● **What is needed**:
Show all lines containing "Landrat" from the data below.

● **Records shown**:
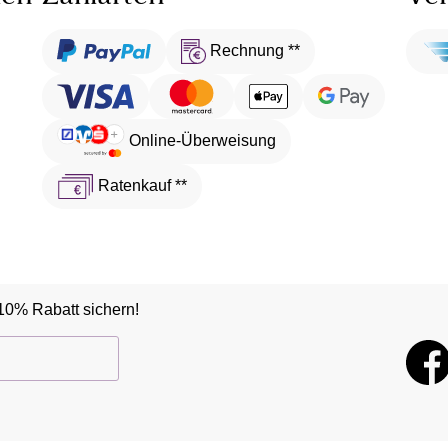
Rechnung **
Online-Überweisung
Ratenkauf **
10% Rabatt sichern!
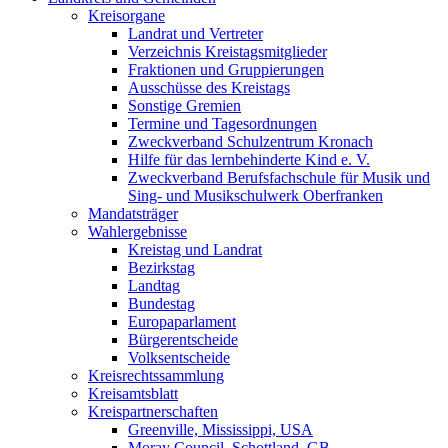
Kreisorgane
Landrat und Vertreter
Verzeichnis Kreistagsmitglieder
Fraktionen und Gruppierungen
Ausschüsse des Kreistags
Sonstige Gremien
Termine und Tagesordnungen
Zweckverband Schulzentrum Kronach
Hilfe für das lernbehinderte Kind e. V.
Zweckverband Berufsfachschule für Musik und
Sing- und Musikschulwerk Oberfranken
Mandatsträger
Wahlergebnisse
Kreistag und Landrat
Bezirkstag
Landtag
Bundestag
Europaparlament
Bürgerentscheide
Volksentscheide
Kreisrechtssammlung
Kreisamtsblatt
Kreispartnerschaften
Greenville, Mississippi, USA
Moray Council, Schottland, GB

● **Worked solution**:
Landrat und Vertreter
Kreistag und Landrat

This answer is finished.